The objective of the study was to determine whether subclinical hypothyroidism causes decrements in health status, mood, and/or cognitive function.


This was a double-blinded, randomized, crossover study of usual dose l-thyroxine (L-T4) (euthyroid arm) vs. lower dose L-T4 (subclinical hypothyroid arm) in hypothyroid subjects.


Nineteen subjects on L-T4 therapy for primary hypothyroidism participated in the study.


Subjects underwent measurements of health status, mood, and cognition using validated instruments: Short Form 36, Profile of Mood States, and tests of declarative memory (paragraph recall, complex figure), working memory (N-back, subject ordered pointing, digit span backward), and motor learning (pursuit rotor). The same measures were repeated after 12 wk on each of the study arms.

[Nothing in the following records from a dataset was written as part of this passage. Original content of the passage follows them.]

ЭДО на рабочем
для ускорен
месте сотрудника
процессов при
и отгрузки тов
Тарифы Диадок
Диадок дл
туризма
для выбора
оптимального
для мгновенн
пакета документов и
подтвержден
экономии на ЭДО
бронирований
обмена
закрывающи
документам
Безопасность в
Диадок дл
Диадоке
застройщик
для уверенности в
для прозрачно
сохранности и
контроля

Mean TSH levels increased to 17 mU/liter on the subclinical hypothyroid arm (P < 0.0001). Mean free T4 and free T3 levels remained within the normal range. The Profile of Mood States fatigue subscale and Short Form 36 general health subscale were slightly worse during the subclinical hypothyroid arm. Measures of working memory (N-back, subject ordered pointing) were worse during the subclinical hypothyroid arm. These differences did not depend on mood or health status but were related to changes in free T4 or free T3 levels. There were no decrements in declarative memory or motor learning.


We found mild decrements in health status and mood in L-T4-treated hypothyroid subjects when subclinical hypothyroidism was induced in a blinded, randomized fashion. More importantly, there were independent decrements in working memory, which suggests that subclinical hypothyroidism specifically impacts brain areas responsible for working memory.